While neohumanism and neohumanist education seeks openness and expansion; in opposition are four types of protectionism. These are: (1) economic protectionism, the fear of the rise of India and China and thus loss of jobs; (2) social protectionism, the fear of the migrant; (3) spiritual protectionism, the Left’s fear of a post-secular world; and (4) religious protectionism—fear of other religions and the assumption that one’s own is the best.
In contrast, neohumanism seeks to break out of current borders and boundaries creating a softer self (and a dialogue of inner selves) and an ethics of love and devotion for all the inanimate and animate beings of the universe. It seeks to protect only the tender dimension of what it means to be human, to help create a gentler society, in the words of Elise Boulding and Ivana Milojevic.iii Indeed, the founder of neohumanism, Sarkar has argued that love/devotion is not just a sentiment but a way of knowing the world. Neohumanism Education seeks to create a pedagogy of partnership and cooperation in a world where recent memory is “survival of the fittest.”iv A partnership society is certainly a tall order in a world where hyper-masculinity has become more of the norm.
RESISTANCES TO CHANGE FACED BY NHE
Neohumanist thought thus runs counter to dominant history but certainly not counter to what is required for a successfully meeting the environmental, economic and cultural challenges outlined above. But why has Neohumanist Education yet to be broadly taken up in school/university settings globally?v The reasons are varied but they include:
- Educators (in common with other fields) have strong disciplinary boundaries and resist information that they did not help create. Why then would they accept anything as personally challenging as neohumanism (challenging religion, secularism, humanism in favor of spirituality and universalism)?
- The future is discounted, and educators are overwhelmed. They seek how-to workbooks not dramatic changes in ethos. And those who do change ethos still have to negotiate the treacheries of governmental bureaucracies and university hierarchies.
- Education infrastructure, both physical and in terms of imagined/envisioned development, is still from the nineteenth century. Classes are still designed with the image of teacher as a fountain of information and student as empty glass or as clay to be molded by authority. Mutual co-evolutionary learning, as in neohumanism, is considered too difficult to achieve as it requires inner reflection and expanded responsibility by all learners (students, teachers, administrators and parents).
- The digital era may have begun, but our organizing principles are still from the industrial era; which, while a few hundred years old, still remain dominant.
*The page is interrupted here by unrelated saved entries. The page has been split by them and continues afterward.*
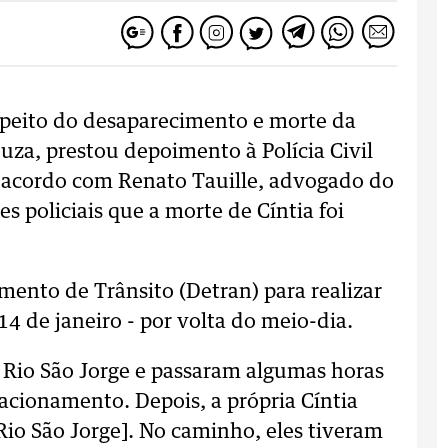
speito do desaparecimento e morte da
uza, prestou depoimento à Polícia Civil
e acordo com Renato Tauille, advogado do
es policiais que a morte de Cíntia foi
mento de Trânsito (Detran) para realizar
14 de janeiro - por volta do meio-dia.
o Rio São Jorge e passaram algumas horas
acionamento. Depois, a própria Cíntia
 Rio São Jorge]. No caminho, eles tiveram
Thus, even with digital technologies the structure of the classroom —desks all in a line—remains intact. And even when digital technologies are used the pedagogical culture remains industrial (strong hierarchy, standardized and uniform). If the digital revolution is considered challenging, how will neohumanism find a home (as it is Gaia spirit tech—sustainability, spirituality plus digitalization)?
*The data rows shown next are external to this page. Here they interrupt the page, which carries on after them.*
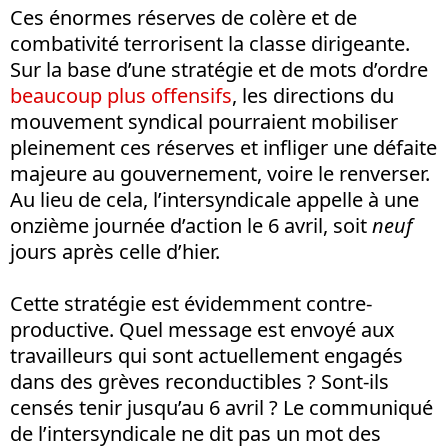
Ces énormes réserves de colère et de
combativité terrorisent la classe dirigeante.
Sur la base d’une stratégie et de mots d’ordre
beaucoup plus offensifs
, les directions du
mouvement syndical pourraient mobiliser
pleinement ces réserves et infliger une défaite
majeure au gouvernement, voire le renverser.
Au lieu de cela, l’intersyndicale appelle à une
onzième journée d’action le 6 avril, soit
neuf
jours après celle d’hier.
Cette stratégie est évidemment contre-
productive. Quel message est envoyé aux
travailleurs qui sont actuellement engagés
dans des grèves reconductibles ? Sont-ils
censés tenir jusqu’au 6 avril ? Le communiqué
de l’intersyndicale ne dit pas un mot des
But let us take some words of inspiration from Fred Polakvi
Many utopian themes, arising in fantasy, find their way to reality. Scientific management, full employment, and social security were all once figments of a utopia-writers’ imagination. So were parliamentary democracy, universal suffrage, planning, and the trade union movement. The tremendous concern for child-rearing and universal education …and for garden cities all emanated from the utopia. The utopia stood for the emancipation of women long before the existence of the feminist movement. All the current concepts concerning labor, from the length of the work week to profit-sharing, are found in the utopia. Thanks to the utopianists, the twentieth century did not catch [us] totally unprepared.
Yes, the structure of resistance to change is deep but alternative images beckon.
A HISTORICAL SHIFT
As Oliver Markleyvii argued many decades ago, we are in the middle of an historical shift where the image of the future leads.
The image—at least one image—is more and more about sustainability instead of industrial expansionism; global governance instead of the nation–state; gender partnership instead of male domination; respect for and the rights of nature instead of man over nature; spirituality instead of religion; communication and understanding as central to solving problems instead of the search for the techno-fix; and technology as embedded in nature and evolution instead of as a neutral tool. And most significantly, it is the move from a feudal model of the self to a gestalt holistic model of identity. In the feudal model, the ego is king and other identities are expected to blindly follow. In the gestalt model as developed by Hal and Sidra Stoneviii, there are multiple selves. Some may be mature and developed, while others may be traumatized and hidden. Moving the identities together toward bliss becomes the new identity constellation of the future.
However, our current reality remains feudal and industrial—it is this tension between the aspirational (the future we can almost see) and the unnecessary brutality of what we have that creates our current anxieties and despair.
Thus, while history weighs us down and globalisation, digitalization, geneticization, global demographic shifts push us into the unknown, alternative images of the future fight for our attention. Will global digitalization qua capitalism succeed? Will the current nation–state system, with education for national development and skills to compete, continue its dominance? Will we revert back to the religious protectionism of the Caliphate or the Church, or will neohumanism or other similarly different futures based on spirituality and sustainability transform the world?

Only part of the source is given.